When signing up for piano classes, whether with a private teacher or with a school, a choice is usually offered to take graded examinations through one of the many examining boards which offer such service.
Entities such as the Associated Board of Royal Schools of Music (ABRSM), Trinity College London (TCL), London College of Music (LCM) to name a few, all have their syllabi for every instrument and other musical disciplines such as composition and music theory.
There are a variety of advantages in undertaking such learning path:
– All those syllabi are carefully designed in order to be as progressive as possible, meaning that each step is perceived by the learner as an effortless transition from the previous level to the next.
– Technical aspects and requirements (scales, arpeggios, broken chords, etc.) are set in relation to the keys and tonalities of the repertoire pieces, i.e. the pieces to be practiced are in the keys of the scales and arpeggios to be studied, which gives students an aural awareness of the sense of tonality of the pieces they are practicing.
– Having exam day as a goal to work towards involves the student into the planning process and motivates towards consistent practice.
– The sense of achievement of receiving an official certificate further motivates the student.
With such a detailed plan laid out in a syllabus it should be only a matter of course that people manage to achieve their desired level of mastery at a musical instrument of choice, so that they play any tune they like, at will, with technical facility and full musical expression.
There is the small matter of daily practice, for example, which not every student abides by, the reasons of which falling outside the scope of this article. We could also say that, while we all deserve equal opportunities and access to a musical education, not everyone possesses equal musical disposition: some people learn music better than others, the reasons of which also fall outside the scope of this article.
But let’s assume for a moment: let’s take someone who did their piano exams, as most do, through childhood through their teens, working diligently and achieving somewhere between grade 5 to 7, maybe 8, even enjoying the process up to a point. This hypothetical student is lucky enough to have a teacher who is bright, knowledgeable and motivating, living in a home environment which is encouraging and stimulating, and having an instrument at his or her disposal which is of good quality, and the repertoire being mostly pleasant. A perfect scenario. Why is it that the vast majority of these students do not continue playing their instrument after achieving the “Grade” that they agreed with their parents they would manage to get?
As a piano teacher for the past 10 years, the number one complaint from students returning to music is the following:
“I got bored of only practicing the three pieces for the exam”
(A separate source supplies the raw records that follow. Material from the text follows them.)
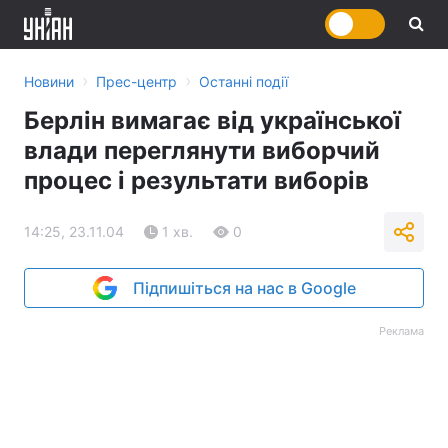
›
›
Новини
Прес-центр
Останні події
Берлін вимагає від української
влади переглянути виборчий
процес і результати виборів
14:25, 23.11.04
1 хв.
0
Підпишіться на нас в Google
Реклама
From total beginner to Grade 8 there are, of course, eight grades plus the preparatory grades before Grade 1 which vary from board to board; let’s assume there are two preparatory grades for the sake of argument.
The norm is that three repertoire pieces are learnt for each grade, which means by the time Grade 8 is reached the student will have learnt 30 pieces; piano lessons usually start at age 7 or 8 and continue through to middle to late teens, let’s say ten years’ worth of piano lessons.
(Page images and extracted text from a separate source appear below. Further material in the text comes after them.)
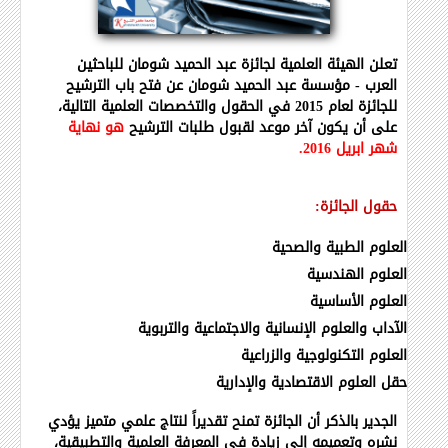
تعلن الهيئة العلمية لجائزة عبد الحميد شومان للباحثين
العرب
-
مؤسسة عبد الحميد شومان عن فتح باب الترشيح
للجائزة لعام 2015 في الحقول والتخصصات العلمية التالية،
على أن يكون آخر موعد لقبول طلبات الترشيح
هو نهاية
شهر ابريل 2016
.
حقول الجائزة
:
العلوم الطبية والصحية
العلوم الهندسية
العلوم الأساسية
الآداب والعلوم الإنسانية والاجتماعية والتربوية
العلوم التكنولوجية والزراعية
حقل العلوم الاقتصادية والإدارية
الجدير بالذكر أن الجائزة تمنح تقديراً لنتاج علمي متميز يؤدي
نشره وتعميمه إلى زيادة في المعرفة العلمية والتطبيقية،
That makes an average of three pieces each year, with only the material contained in the higher grades being of such nature that it can be retained as “Useful” repertoire i.e. music that can be performed for any reason outside of the scope of a practical music examination.
In this scenario, expectations are not met: the parent who hoped to instill a love for music in the child, and the child who has been practicing diligently are both equally disappointed. Images of house parties, birthdays and Christmases enriched by the sound of a piano are shattered.
So, what went wrong? The child was practicing, passed all exams all the way to Grade 8 with some distinctions and few merits along the way.
I will try to answer that question and offer a solution; here is a simple concept:
What you do in the practice room gets you more and more of… what you do in the practice room.
In other words:If practice time is devoted entirely to learning a graded exam repertoire, and the technical requirements for it, that is what you will be able to play. Nothing else.
Therefore, a graded exam syllabus becomes useful only when it is part of a wholesome plan for the complete growth of the student as a musician; such plan must include the following aspects:listening, active and critical, to a variety of pieces of music chosen between various styles, eras and genres.
Harmony in relation to the repertoire musicianship, which is a broad term for what I like to refer to as “Musical intelligence” sight reading, rhythm reading, sight singing, quick studies, improvisation, ensemble playing, duets, etc. composition proper technical training…
If all these aspects are addressed in the course of planning the musical growth of an individual, there are very good chances that the student will become empowered with the necessary tools to walk his/ her own musical journey, and practice will be deliberate and fruitful. In such framework, a graded syllabus becomes integral part of the journey, providing structure and progressive learning of repertoire, technique, etc.
In short: Music grades are good, as long as they don’t become the ONLY goal, the be-all-end-all of your music practice. Make sure you get yourself a good teacher who will make sure that doesn’t happen.